Charles Thompson vient probablement d’enregistrer son 18ème long playing au cours de sa carrière. En comptabilisant ses projets collectifs (Pixies, Catholics, Grand Duchy) et en solitaire (Frank Black, Black Francis). Et en solo, il en est quand même à son 12ème elpee.
Pour concocter ce « Nonstoperotik », il a reçu le concours d’Eric Drew Feldman (NDR : reconverti en producteur, ce bassiste possède une fameuse carte de visite ; claviériste au sein du band de Captain Beefheart, il a notamment produit des œuvres des Residents, de Pere Ubu, dEUS, PJ Harvey et bien sûr pour Charles, sans oublier les Pixies) à la mise en forme. Un disque dont les sessions n’ont duré que quelques nuits.
Découpé en 11 plages, l’œuvre surprend par ses arrangements alambiqués, luxuriants, réservés à une bonne moitié des compos. Notamment sur les ballades. A l’instar du trompeusement laidback « O my tidy sum », au cours duquel, Frank se prend pour Jimmy Somerville. Un falsetto qu’il nous ressert lors de la comptine enfantine « Rabbits ». Des compos qui traitent surtout de foi et de religion. Comme lors de la première partie de la plaque. On retrouve quand même des accents ‘pixiesques’ sur la cover du « Wheels » de Flying Burrito Brothers. Et même un solo de guitare bien saignant. Sur le virulent « Six legged man », également, sorte de réécriture de « Tony’s theme ». Sur la compo qui ouvre le cd, « Lake of sin », une plage percutante mais imprimés sur des tempos variables. Et en fin de parcours de la ballade surf « Dead man’s curve », moment choisi pour pousser des hululements, des glapissements et des aboiements. A partir du 8ème titre, le style change radicalement. D’abord, à cause de ce « Wild son », calqué sur le « Riders on the storm » des Doors. Basse fiévreuse et piano électrique compris. Encore que lorsque ces ivoires empruntent les sonorités d’un bar, c’est plutôt à un vieux western, tourné par Ennio Morricone, qu’on se met à penser.

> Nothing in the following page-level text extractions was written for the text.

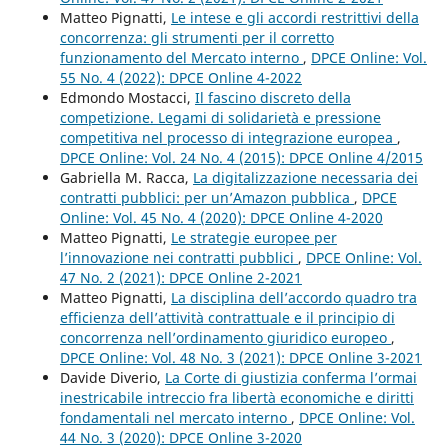
Matteo Pignatti,
Le intese e gli accordi restrittivi della
concorrenza: gli strumenti per il corretto
funzionamento del Mercato interno
,
DPCE Online: Vol.
55 No. 4 (2022): DPCE Online 4-2022
Edmondo Mostacci,
Il fascino discreto della
competizione. Legami di solidarietà e pressione
competitiva nel processo di integrazione europea
,
DPCE Online: Vol. 24 No. 4 (2015): DPCE Online 4/2015
Gabriella M. Racca,
La digitalizzazione necessaria dei
contratti pubblici: per un’Amazon pubblica
,
DPCE
Online: Vol. 45 No. 4 (2020): DPCE Online 4-2020
Matteo Pignatti,
Le strategie europee per
l’innovazione nei contratti pubblici
,
DPCE Online: Vol.
47 No. 2 (2021): DPCE Online 2-2021
Matteo Pignatti,
La disciplina dell’accordo quadro tra
efficienza dell’attività contrattuale e il principio di
concorrenza nell’ordinamento giuridico europeo
,
DPCE Online: Vol. 48 No. 3 (2021): DPCE Online 3-2021
Davide Diverio,
La Corte di giustizia conferma l’ormai
inestricabile intreccio fra libertà economiche e diritti
fondamentali nel mercato interno
,
DPCE Online: Vol.
44 No. 3 (2020): DPCE Online 3-2020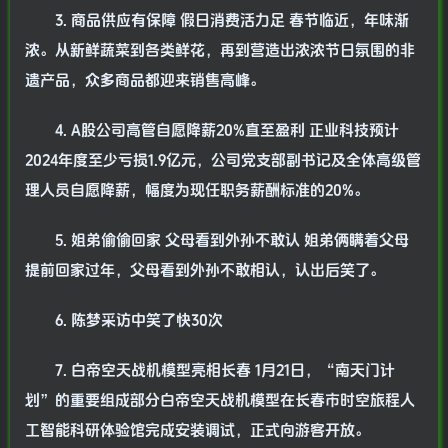
3. 商品供应有保障 假日消费活力足 春节临近，年味渐
浓。从新鲜蔬菜到各类鲜花，再到营造出浓浓节日氛围的非
遗产品，众多商品都迎来销售高峰。
4. A股公司高管自愿降薪20%直至盈利 正业科技预计
2024年度至少亏损1.9亿元，公司党支部副书记及全体高级管
理人员自愿降薪，幅度为现任职务薪酬标准的20%。
5. 姐弟偷偷回家 父母看到外孙不敢认 姐弟俩瞒着父母
提前回家过年，父母看到外孙不敢相认，认出后笑了。
6. 陈梦采访中笑了快30次
7. 白帝空天战机模型亮相长春 1月21日，“南天门计
划”的重要组成部分白帝空天战机模型在长春市时空旅程人
工智能科研体验馆完成安装调试，正式向游客开放。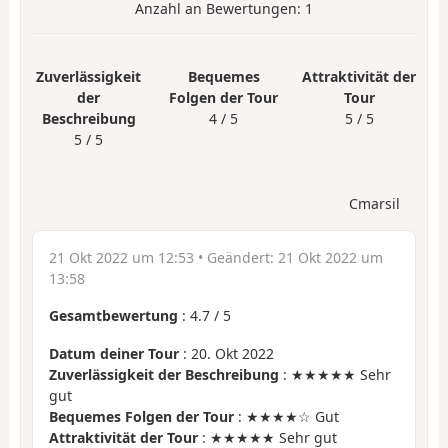
Anzahl an Bewertungen:
1
Zuverlässigkeit
Bequemes
Attraktivität der
der
Folgen der Tour
Tour
Beschreibung
4 / 5
5 / 5
5 / 5
Cmarsil
21 Okt 2022 um 12:53
• Geändert:
21 Okt 2022 um
13:58
Gesamtbewertung
:
4.7
/
5
Datum deiner Tour
: 20. Okt 2022
Zuverlässigkeit der Beschreibung
: ★★★★★ Sehr
gut
Bequemes Folgen der Tour
: ★★★★☆ Gut
Attraktivität der Tour
: ★★★★★ Sehr gut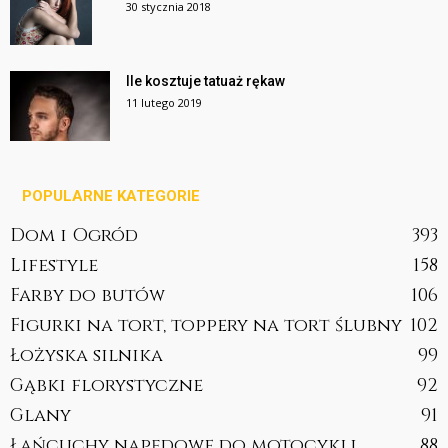
30 stycznia 2018
Ile kosztuje tatuaż rękaw
11 lutego 2019
POPULARNE KATEGORIE
Dom i Ogród
393
Lifestyle
158
Farby do butów
106
Figurki na tort, toppery na tort ślubny
102
Łożyska silnika
99
Gąbki florystyczne
92
Glany
91
Łańcuchy napędowe do motocykli
88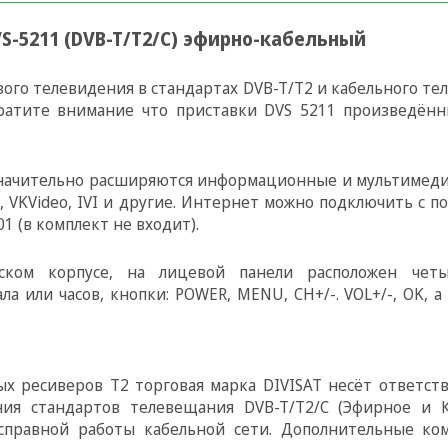
S-5211 (DVB-T/T2/C) эфирно-кабельный
ого телевидения в стандартах DVB-T/T2 и кабельного тел
ратите внимание что приставки DVS 5211 произведённ
значительно расширяются информационные и мультимеди
да, VKVideo, IVI и другие. Интернет можно подключить с
01 (в комплект не входит).
ском корпусе, на лицевой панели расположен чет
 или часов, кнопки: POWER, MENU, CH+/-. VOL+/-, OK, 
 ресиверов T2 торговая марка DIVISAT несёт ответств
ния стандартов телевещания DVB-T/Т2/C (Эфирное и К
справной работы кабельной сети. Дополнительные ком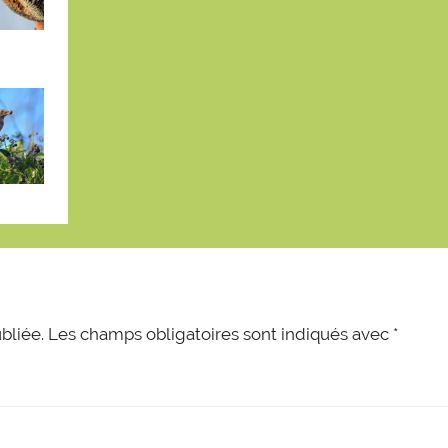
bliée.
Les champs obligatoires sont indiqués avec
*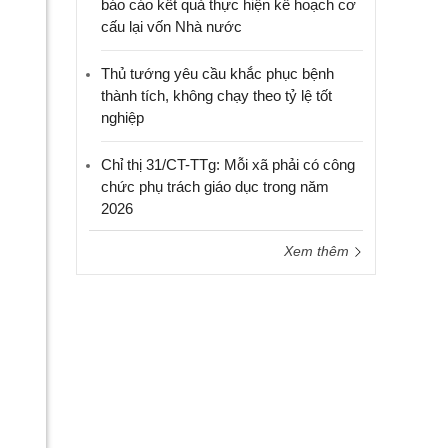
báo cáo kết quả thực hiện kế hoạch cơ
cấu lại vốn Nhà nước
Thủ tướng yêu cầu khắc phục bệnh
thành tích, không chạy theo tỷ lệ tốt
nghiệp
Chỉ thị 31/CT-TTg: Mỗi xã phải có công
chức phụ trách giáo dục trong năm
2026
Xem thêm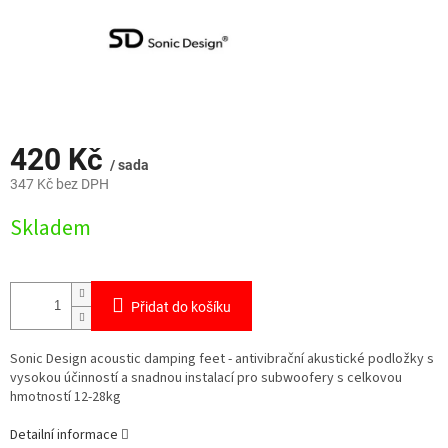
420 Kč
/ sada
347 Kč bez DPH
Měrná
Skladem
cena:
Přidat do košíku
Sonic Design acoustic damping feet - antivibrační akustické podložky s
vysokou účinností a snadnou instalací pro subwoofery s celkovou
hmotností 12-28kg
Detailní informace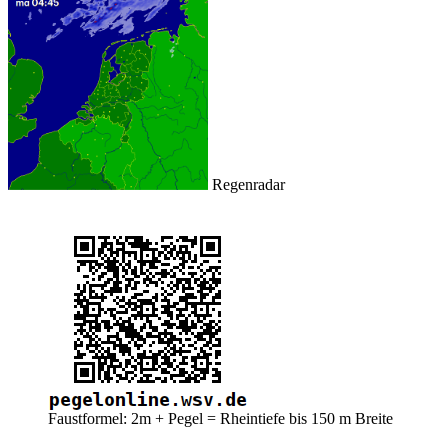
Regenradar
Faustformel: 2m + Pegel = Rheintiefe bis 150 m Breite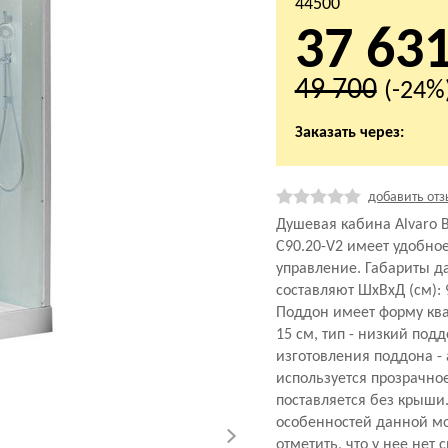
44500
37 63
49 700
(-24%
Заказать через:
добавить отз
Душевая кабина Alvaro B
C90.20-V2 имеет удобно
управление. Габариты 
составляют ШхВхД (см): 
Поддон имеет форму ква
15 см, тип - низкий под
изготовления поддона - 
используется прозрачно
поставляется без крыши.
особенностей данной мо
отметить, что у нее нет 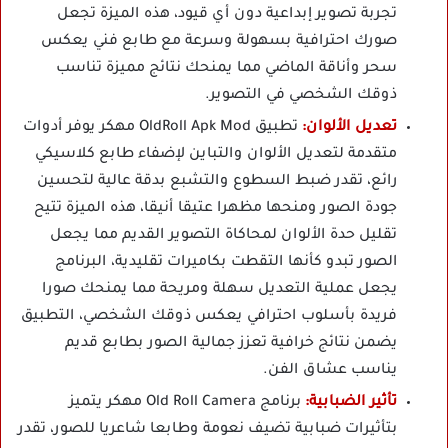
تجربة تصوير إبداعية دون أي قيود، هذه الميزة تجعل
صورك احترافية بسهولة وسرعة مع طابع فني يعكس
سحر وأناقة الماضي مما يمنحك نتائج مميزة تناسب
ذوقك الشخصي في التصوير.
تعديل الألوان:
تطبيق OldRoll Apk Mod مهكر يوفر أدوات
متقدمة لتعديل الألوان والتباين لإضفاء طابع كلاسيكي
رائع، تقدر ضبط السطوع والتشبع بدقة عالية لتحسين
جودة الصور ومنحها مظهرا عتيقا أنيقا، هذه الميزة تتيح
تقليل حدة الألوان لمحاكاة التصوير القديم مما يجعل
الصور تبدو كأنها التقطت بكاميرات تقليدية، البرنامج
يجعل عملية التعديل سهلة ومريحة مما يمنحك صورا
فريدة بأسلوب احترافي يعكس ذوقك الشخصي، التطبيق
يضمن نتائج خرافية تعزز جمالية الصور بطابع قديم
يناسب عشاق الفن.
تأثير الضبابية:
برنامج Old Roll Camera مهكر يتميز
بتأثيرات ضبابية تضيف نعومة وطابعا شاعريا للصور، تقدر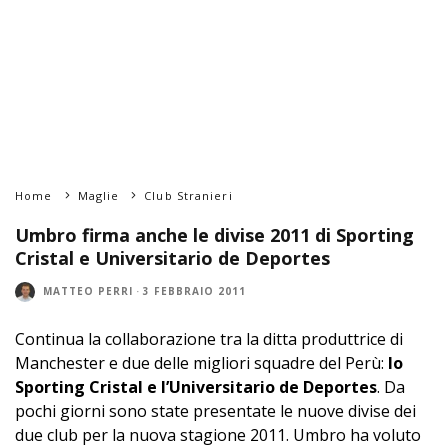
Home
Maglie
Club Stranieri
Umbro firma anche le divise 2011 di Sporting
Cristal e Universitario de Deportes
MATTEO PERRI
·
3 FEBBRAIO 2011
Continua la collaborazione tra la ditta produttrice di
Manchester e due delle migliori squadre del Perù:
lo
Sporting Cristal e l’Universitario de Deportes
. Da
pochi giorni sono state presentate le nuove divise dei
due club per la nuova stagione 2011. Umbro ha voluto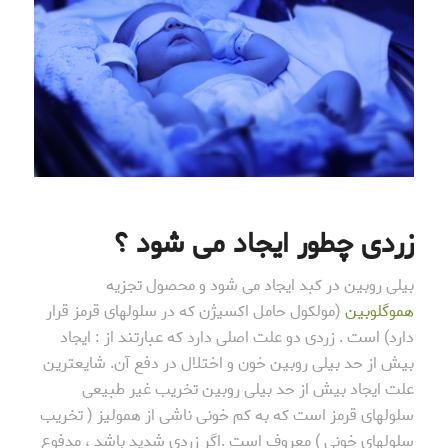
زردی چطور ایجاد می شود ؟
بیلی روبین در کبد ایجاد می شود و محصول تجزیه
هموگلوبین
(مولکول حامل اکسیژن که در سلولهای قرمز قرار
دارد) است . زردی دو علت اصلی دارد که عبارتند از : ایجاد
بیش از حد بیلی روبین خون و اختلال در دفع آن. شایعترین
علت ایجاد بیش از حد بیلی روبین تخریب غیر طبیعی
سلولهای قرمز است که به کم خونی ناشی از همولیز ( تخریب
سلولهای خونی ) معروف است .اگر زردی شدید باشد ، مدفوع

Et soudain, notre Charles se laisse glisser dans des confidences érotiques. Vantant les mérites du cunnilingus sur la ballade mid tempo « When I go down on you ». Sa voix en devient même éraillée comme Bruce Springsteen. Et sa mélodie hymnique. Il en remet même une couche sur le titre maître, un fragment nettement plus dépouillé (NDR : évidemment !)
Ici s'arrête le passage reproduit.